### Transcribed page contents
◇ ◇ ◇ ◇

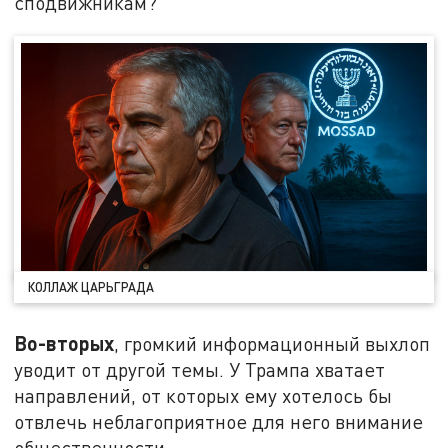
сподвижникам?
КОЛЛАЖ ЦАРЬГРАДА
Во-вторых
, громкий информационный выхлоп
уводит от другой темы. У Трампа хватает
направлений, от которых ему хотелось бы
отвлечь неблагоприятное для него внимание
общественности.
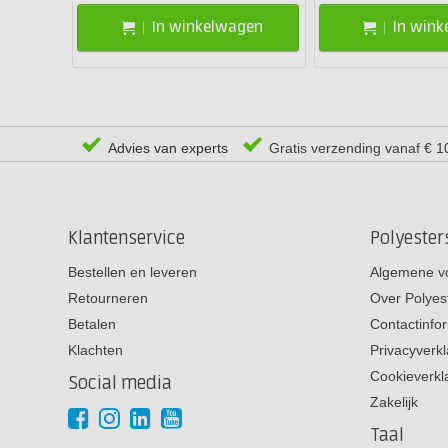
In winkelwagen
In win
Advies van experts
Gratis verzending vanaf € 1
Klantenservice
Polyeste
Bestellen en leveren
Algemene v
Retourneren
Over Polyes
Betalen
Contactinfo
Klachten
Privacyverkl
Cookieverkl
Social media
Zakelijk
Taal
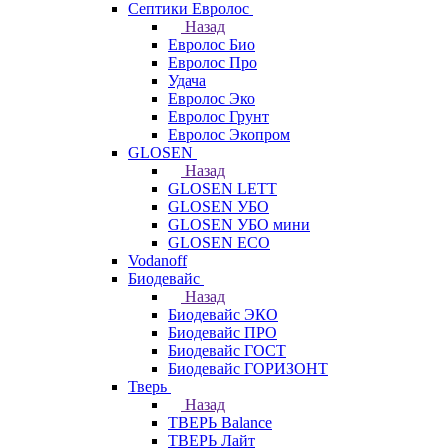
Септики Евролос
Назад
Евролос Био
Евролос Про
Удача
Евролос Эко
Евролос Грунт
Евролос Экопром
GLOSEN
Назад
GLOSEN LETT
GLOSEN УБО
GLOSEN УБО мини
GLOSEN ECO
Vodanoff
Биодевайс
Назад
Биодевайс ЭКО
Биодевайс ПРО
Биодевайс ГОСТ
Биодевайс ГОРИЗОНТ
Тверь
Назад
ТВЕРЬ Balance
ТВЕРЬ Лайт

◇ ◇ ◇ ◇

### Activity
Only exact duplicates of the lines from the one containing "громкий информационный выхлоп" through the final line of the entries, both included, are needed, with pictures left out.

### Problem solution
, громкий информационный выхлоп
уводит от другой темы. У Трампа хватает
направлений, от которых ему хотелось бы
отвлечь неблагоприятное для него внимание
общественности.
In winkelwagen
In win
Advies van experts
Gratis verzending vanaf € 1
Klantenservice
Polyeste
Bestellen en leveren
Algemene v
Retourneren
Over Polyes
Betalen
Contactinfo
Klachten
Privacyverkl
Cookieverkl
Social media
Zakelijk
Taal
Септики Евролос
Назад
Евролос Био
Евролос Про
Удача
Евролос Эко
Евролос Грунт
Евролос Экопром
GLOSEN
Назад
GLOSEN LETT
GLOSEN УБО
GLOSEN УБО мини
GLOSEN ECO
Vodanoff
Биодевайс
Назад
Биодевайс ЭКО
Биодевайс ПРО
Биодевайс ГОСТ
Биодевайс ГОРИЗОНТ
Тверь
Назад
ТВЕРЬ Balance
ТВЕРЬ Лайт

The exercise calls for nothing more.